6 Oreos (I used a variety…Red Velvet Oreo, Reese’s Peanut Butter Cup Oreo, and Chocolate Chip Cookie Dough Oreo)
30 g semi sweet chocolate chips
30 g white chocolate chips
1. Preheat oven to 300 F (148 C).
2. Line a cupcake pan with 6 cupcake wrappers. Place an Oreo in the bottom of each liner
3. Using a stand or hand mixer, mix cream cheese on medium until smooth and creamy. Add Splenda and continue mixing until incorporated. Scrape sides of bowl.

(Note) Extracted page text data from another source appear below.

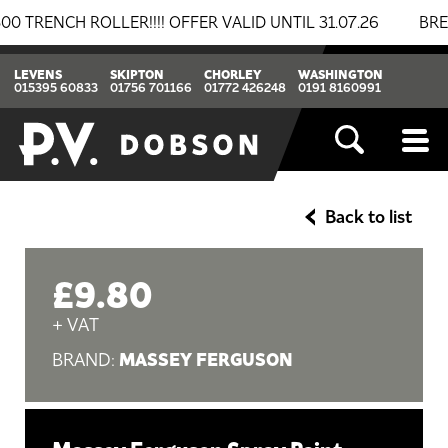
NCH ROLLER!!!! OFFER VALID UNTIL 31.07.26
BREAKIN
LEVENS
SKIPTON
CHORLEY
WASHINGTON
015395 60833
01756 701166
01772 426248
0191 8160991
Back to list
£9.80
+ VAT
MASSEY FERGUSON
BRAND:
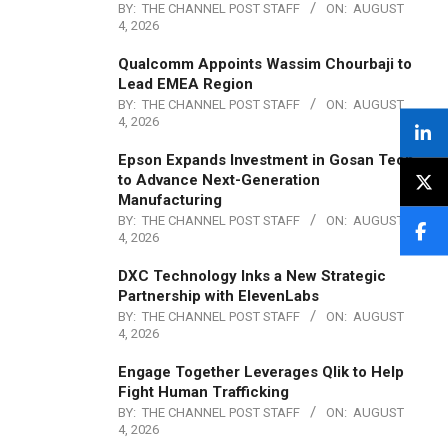
BY:
THE CHANNEL POST STAFF
ON:
AUGUST
4, 2026
Qualcomm Appoints Wassim Chourbaji to
Lead EMEA Region
BY:
THE CHANNEL POST STAFF
ON:
AUGUST
4, 2026
Epson Expands Investment in Gosan Tech
to Advance Next-Generation
Manufacturing
BY:
THE CHANNEL POST STAFF
ON:
AUGUST
4, 2026
DXC Technology Inks a New Strategic
Partnership with ElevenLabs
BY:
THE CHANNEL POST STAFF
ON:
AUGUST
4, 2026
Engage Together Leverages Qlik to Help
Fight Human Trafficking
BY:
THE CHANNEL POST STAFF
ON:
AUGUST
4, 2026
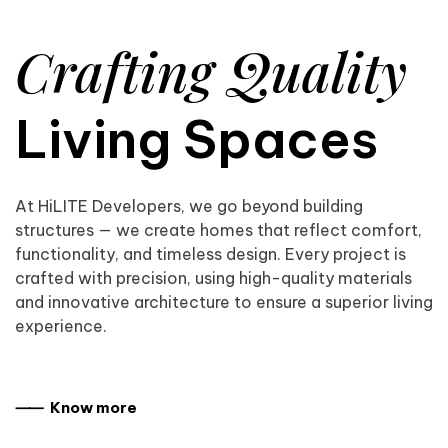
Crafting Quality
Living Spaces
At HiLITE Developers, we go beyond building
structures — we create homes that reflect comfort,
functionality, and timeless design. Every project is
crafted with precision, using high-quality materials
and innovative architecture to ensure a superior living
experience.
⸺ Know more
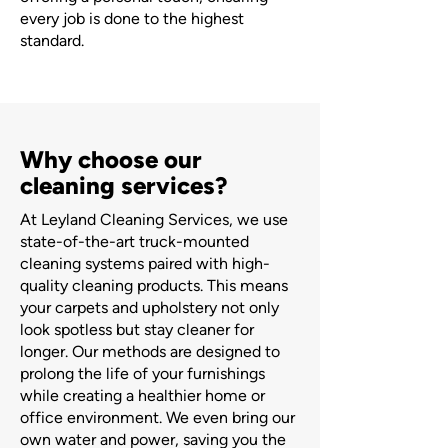
every job is done to the highest
standard.
Why choose our
cleaning services?
At Leyland Cleaning Services, we use
state-of-the-art truck-mounted
cleaning systems paired with high-
quality cleaning products. This means
your carpets and upholstery not only
look spotless but stay cleaner for
longer. Our methods are designed to
prolong the life of your furnishings
while creating a healthier home or
office environment. We even bring our
own water and power, saving you the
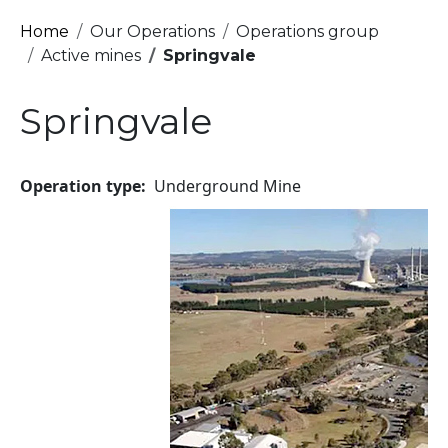
Breadcrumb
Home
Our Operations
Operations group
Active mines
Springvale
Springvale
Operation type
Underground Mine
Image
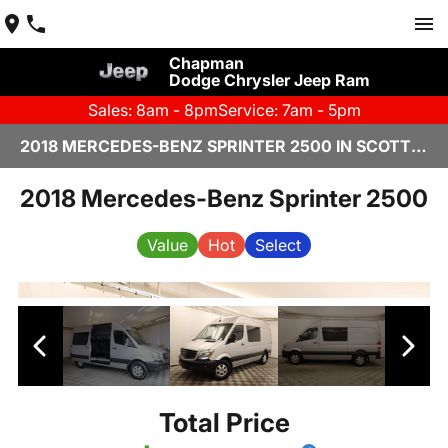
Chapman
Dodge Chrysler Jeep Ram
Sales: 8am - 8pm
Service: 7am - 5pm
2018 MERCEDES-BENZ SPRINTER 2500 IN SCOTTSDALE
2018 Mercedes-Benz Sprinter 2500
Value
Hot
Select
Total Price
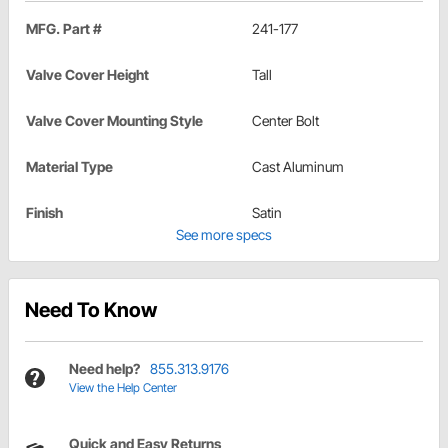
MFG. Part #
241-177
Valve Cover Height
Tall
Valve Cover Mounting Style
Center Bolt
Material Type
Cast Aluminum
Finish
Satin
See more specs
Need To Know
Need help?
855.313.9176
View the Help Center
Quick and Easy Returns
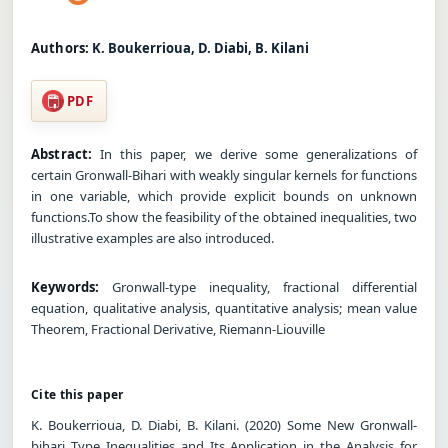
Authors:
K. Boukerrioua, D. Diabi, B. Kilani
PDF
Abstract:
In this paper, we derive some generalizations of
certain Gronwall-Bihari with weakly singular kernels for functions
in one variable, which provide explicit bounds on unknown
functions.To show the feasibility of the obtained inequalities, two
illustrative examples are also introduced.
Keywords:
Gronwall-type inequality, fractional differential
equation, qualitative analysis, quantitative analysis; mean value
Theorem, Fractional Derivative, Riemann-Liouville
Cite this paper
K. Boukerrioua, D. Diabi, B. Kilani. (2020) Some New Gronwall-
bihari Type Inequalities and Its Application in the Analysis for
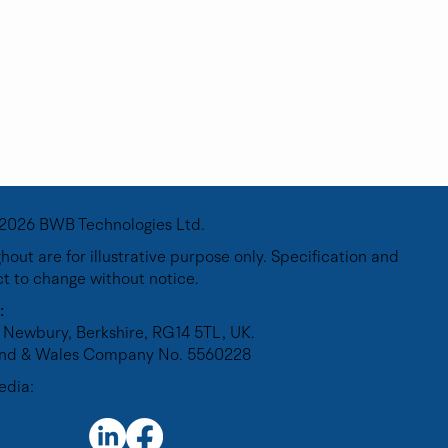
2026 BWB Technologies Ltd.
out are for illustrative purpose only. Specification and
ct to change without notice.
y
:
 Newbury, Berkshire, RG14 5TL, UK.
land & Wales Company No. 5560228
edia:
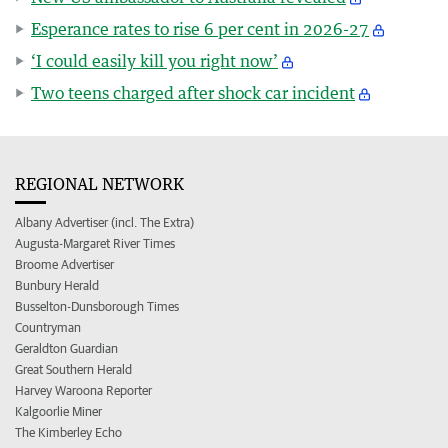
Esperance rates to rise 6 per cent in 2026-27
‘I could easily kill you right now’
Two teens charged after shock car incident
REGIONAL NETWORK
Albany Advertiser (incl. The Extra)
Augusta-Margaret River Times
Broome Advertiser
Bunbury Herald
Busselton-Dunsborough Times
Countryman
Geraldton Guardian
Great Southern Herald
Harvey Waroona Reporter
Kalgoorlie Miner
The Kimberley Echo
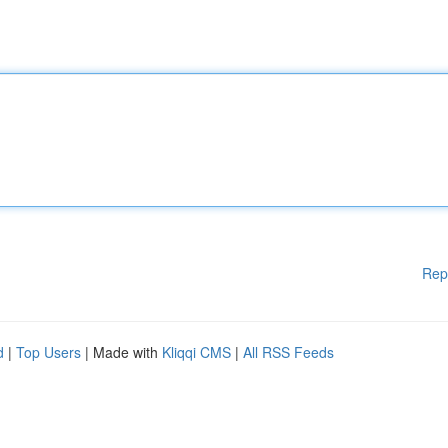
Rep
d
|
Top Users
| Made with
Kliqqi CMS
|
All RSS Feeds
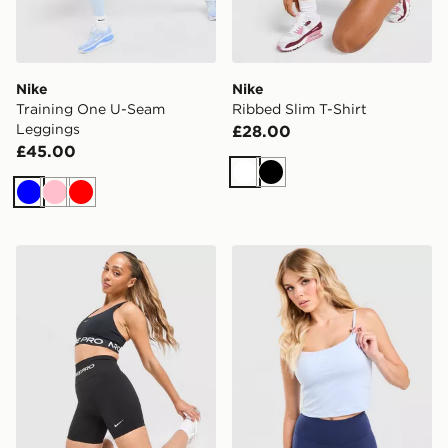
Nike
Nike
Training One U-Seam
Ribbed Slim T-Shirt
Leggings
£28.00
£45.00
White
Black
Blue
Pink
Red
Nike Training Pro Seamless 5" Shorts
Nike Training One Tank Top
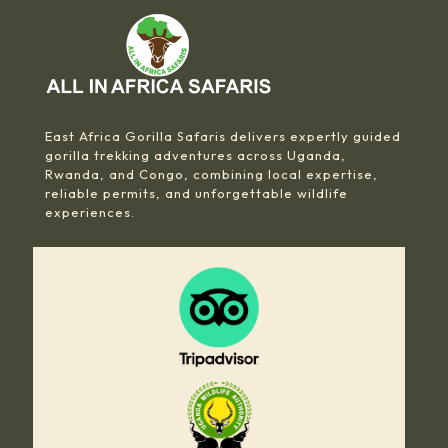
East Africa Gorilla Safaris delivers expertly guided
gorilla trekking adventures across Uganda,
Rwanda, and Congo, combining local expertise,
reliable permits, and unforgettable wildlife
experiences.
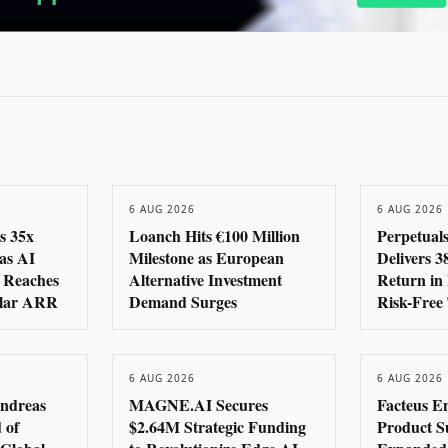
6 AUG 2026
6 AUG 2026
s 35x
Loanch Hits €100 Million
Perpetual
as AI
Milestone as European
Delivers 
 Reaches
Alternative Investment
Return in 
llar ARR
Demand Surges
Risk-Free
6 AUG 2026
6 AUG 2026
ndreas
MAGNE.AI Secures
Facteus E
 of
$2.64M Strategic Funding
Product Su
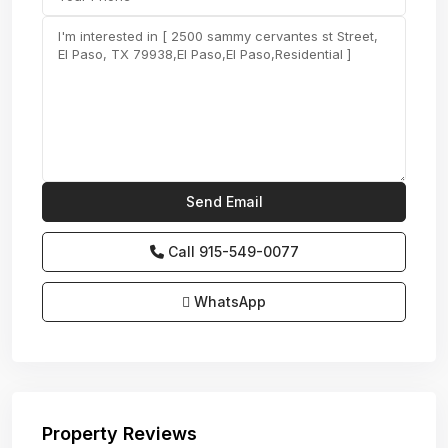
Call
915-549-0077‬
WhatsApp
Property Reviews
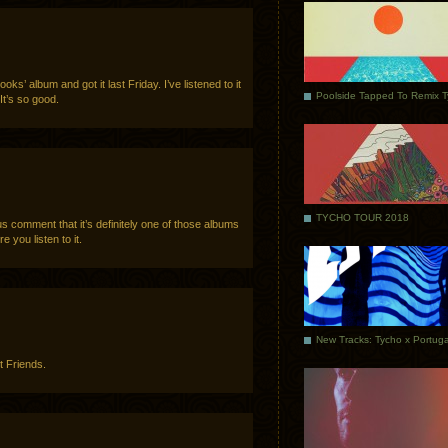
ks’ album and got it last Friday. I’ve listened to it
Poolside Tapped To Remix 
It’s so good.
TYCHO TOUR 2018
s comment that it’s definitely one of those albums
e you listen to it.
t Friends.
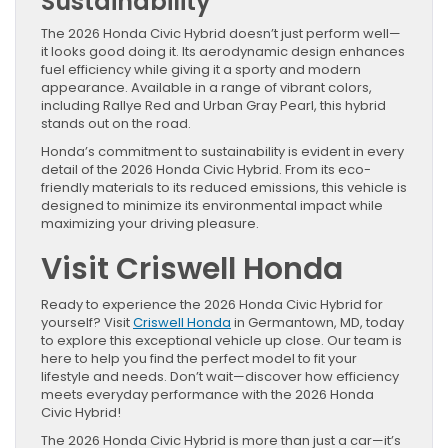
Sustainability
The 2026 Honda Civic Hybrid doesn’t just perform well—
it looks good doing it. Its aerodynamic design enhances
fuel efficiency while giving it a sporty and modern
appearance. Available in a range of vibrant colors,
including Rallye Red and Urban Gray Pearl, this hybrid
stands out on the road.
Honda’s commitment to sustainability is evident in every
detail of the 2026 Honda Civic Hybrid. From its eco-
friendly materials to its reduced emissions, this vehicle is
designed to minimize its environmental impact while
maximizing your driving pleasure.
Visit Criswell Honda
Ready to experience the 2026 Honda Civic Hybrid for
yourself? Visit
Criswell Honda
in Germantown, MD, today
to explore this exceptional vehicle up close. Our team is
here to help you find the perfect model to fit your
lifestyle and needs. Don’t wait—discover how efficiency
meets everyday performance with the 2026 Honda
Civic Hybrid!
The 2026 Honda Civic Hybrid is more than just a car—it’s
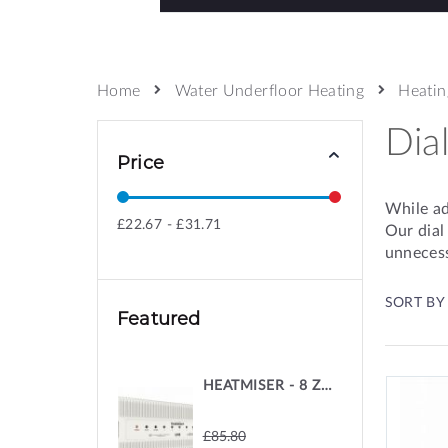
Water Underfloor Heating
Heatin
Home
Dia
Price
While ad
£22.67 - £31.71
Our dial
unnecess
SORT BY
Featured
HEATMISER - 8 ZONE 230V WIRING CENTRE
£85.80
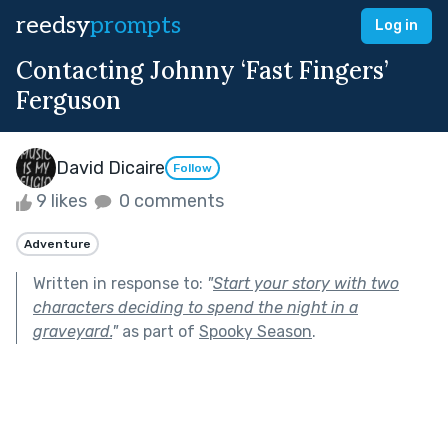
reedsy
prompts
Log in
Contacting Johnny ‘Fast Fingers’
Ferguson
David Dicaire
Follow
9 likes
0 comments
Adventure
Written in response to:
"
Start your story with two
characters deciding to spend the night in a
graveyard.
"
as part of
Spooky Season
.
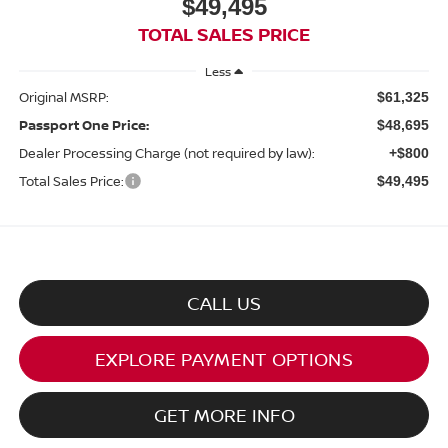
$49,495
TOTAL SALES PRICE
Less
Original MSRP:
$61,325
Passport One Price:
$48,695
Dealer Processing Charge (not required by law):
+$800
Total Sales Price:
$49,495
CALL US
EXPLORE PAYMENT OPTIONS
GET MORE INFO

4. Add the rest of the ingredients (except for egg) - mix on medium for 3 minutes.
5. Add eggs, one a time until it’s mixed (don’t over mix it or you’ll get large cracks and the cheesecake will flatten).
6. Pour batter to almost the top of the liner. Equally top each cupcake with the white and semi sweet chocolate chips.
7. Bake for about 20- 25 minutes or until center is kind of wobbly (but still firm). Remove and cool to room temperature. Wrap and refrigerate in tins for 4 hours or overnight.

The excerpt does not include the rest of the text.